#### WHAT THE TASK ASKS
Each entry that follows should be given again word for word; please leave out its pictures.

Dataset entries:
####################
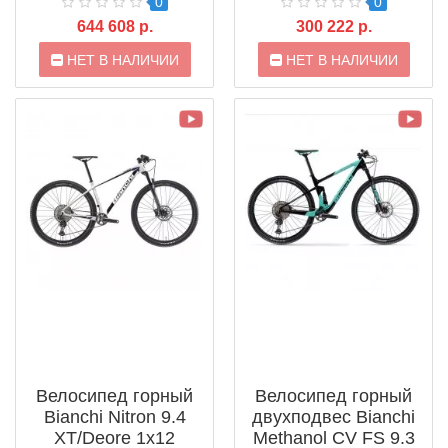
0
0
644 608 р.
300 222 р.
НЕТ В НАЛИЧИИ
НЕТ В НАЛИЧИИ
Велосипед горный
Велосипед горный
Bianchi Nitron 9.4
двухподвес Bianchi
XT/Deore 1x12
Methanol CV FS 9.3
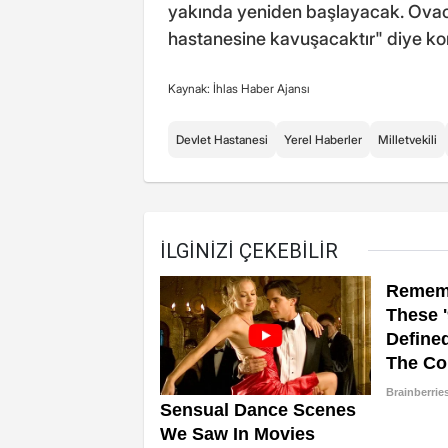
yakında yeniden başlayacak. Ovac
hastanesine kavuşacaktır" diye k
Kaynak: İhlas Haber Ajansı
Devlet Hastanesi
Yerel Haberler
Milletvekili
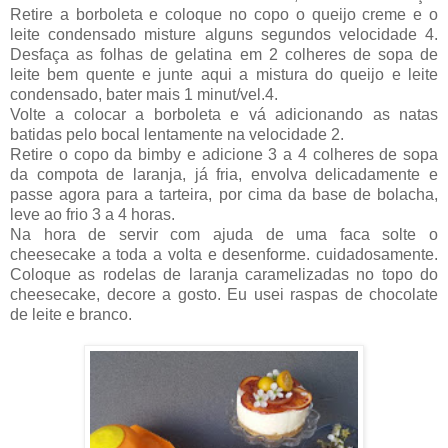
Retire a borboleta e coloque no copo o queijo creme e o
leite condensado misture alguns segundos velocidade 4.
Desfaça as folhas de gelatina em 2 colheres de sopa de
leite bem quente e junte aqui a mistura do queijo e leite
condensado, bater mais 1 minut/vel.4.
Volte a colocar a borboleta e vá adicionando as natas
batidas pelo bocal lentamente na velocidade 2.
Retire o copo da bimby e adicione 3 a 4 colheres de sopa
da compota de laranja, já fria, envolva delicadamente e
passe agora para a tarteira, por cima da base de bolacha,
leve ao frio 3 a 4 horas.
Na hora de servir com ajuda de uma faca solte o
cheesecake a toda a volta e desenforme. cuidadosamente.
Coloque as rodelas de laranja caramelizadas no topo do
cheesecake, decore a gosto. Eu usei raspas de chocolate
de leite e branco.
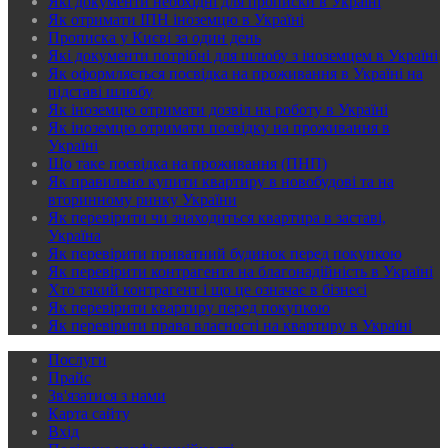
Які документи необхідні для прописки в Україні
Як отримати ІПН іноземцю в Україні
Прописка у Києві за один день
Які документи потрібні для шлюбу з іноземцем в Україні
Як оформляється посвідка на проживання в Україні на
підставі шлюбу
Як іноземцю отримати дозвіл на роботу в Україні
Як іноземцю отримати посвідку на проживання в
Україні
Що таке посвідка на проживання (ПНП)
Як правильно купити квартиру в новобудові та на
вторинному ринку України
Як перевірити чи знаходиться квартира в заставі,
Україна
Як перевірити приватний будинок перед покупкою
Як перевірити контрагента на благонадійність в Україні
Хто такий контрагент і що це означає в бізнесі
Як перевірити квартиру перед покупкою
Як перевірити права власності на квартиру в Україні
Послуги
Прайс
Зв'язатися з нами
Карта сайту
Вхід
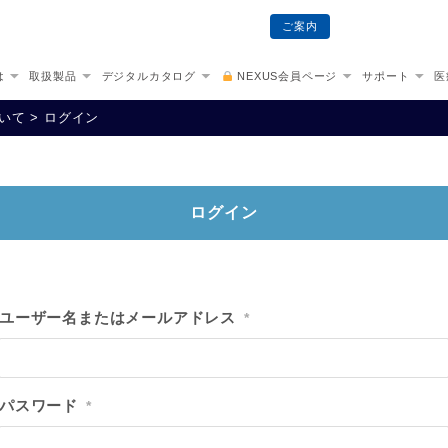
ご案内
は
取扱製品
デジタルカタログ
NEXUS会員ページ
サポート
医
ついて
>
ログイン
ログイン
ユーザー名またはメールアドレス
*
パスワード
*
####################
#### SOLVED EXERCISE
0
0
644 608 р.
300 222 р.
НЕТ В НАЛИЧИИ
НЕТ В НАЛИЧИИ
Велосипед горный
Велосипед горный
Bianchi Nitron 9.4
двухподвес Bianchi
XT/Deore 1x12
Methanol CV FS 9.3
yakında yeniden başlayacak. Ovac
hastanesine kavuşacaktır" diye k
Kaynak: İhlas Haber Ajansı
Devlet Hastanesi
Yerel Haberler
Milletvekili
Retire a borboleta e coloque no copo o queijo creme e o
leite condensado misture alguns segundos velocidade 4.
Desfaça as folhas de gelatina em 2 colheres de sopa de
leite bem quente e junte aqui a mistura do queijo e leite
condensado, bater mais 1 minut/vel.4.
Volte a colocar a borboleta e vá adicionando as natas
batidas pelo bocal lentamente na velocidade 2.
Retire o copo da bimby e adicione 3 a 4 colheres de sopa
da compota de laranja, já fria, envolva delicadamente e
passe agora para a tarteira, por cima da base de bolacha,
leve ao frio 3 a 4 horas.
Na hora de servir com ajuda de uma faca solte o
cheesecake a toda a volta e desenforme. cuidadosamente.
Coloque as rodelas de laranja caramelizadas no topo do
cheesecake, decore a gosto. Eu usei raspas de chocolate
de leite e branco.
Які документи необхідні для прописки в Україні
Як отримати ІПН іноземцю в Україні
Прописка у Києві за один день
Які документи потрібні для шлюбу з іноземцем в Україні
Як оформляється посвідка на проживання в Україні на
підставі шлюбу
Як іноземцю отримати дозвіл на роботу в Україні
Як іноземцю отримати посвідку на проживання в
Україні
Що таке посвідка на проживання (ПНП)
Як правильно купити квартиру в новобудові та на
вторинному ринку України
Як перевірити чи знаходиться квартира в заставі,
Україна
Як перевірити приватний будинок перед покупкою
Як перевірити контрагента на благонадійність в Україні
Хто такий контрагент і що це означає в бізнесі
Як перевірити квартиру перед покупкою
Як перевірити права власності на квартиру в Україні
Послуги
Прайс
Зв'язатися з нами
Карта сайту
Вхід
ご案内
は
取扱製品
デジタルカタログ
NEXUS会員ページ
サポート
医
ついて
>
ログイン
ログイン
ユーザー名またはメールアドレス
*
パスワード
*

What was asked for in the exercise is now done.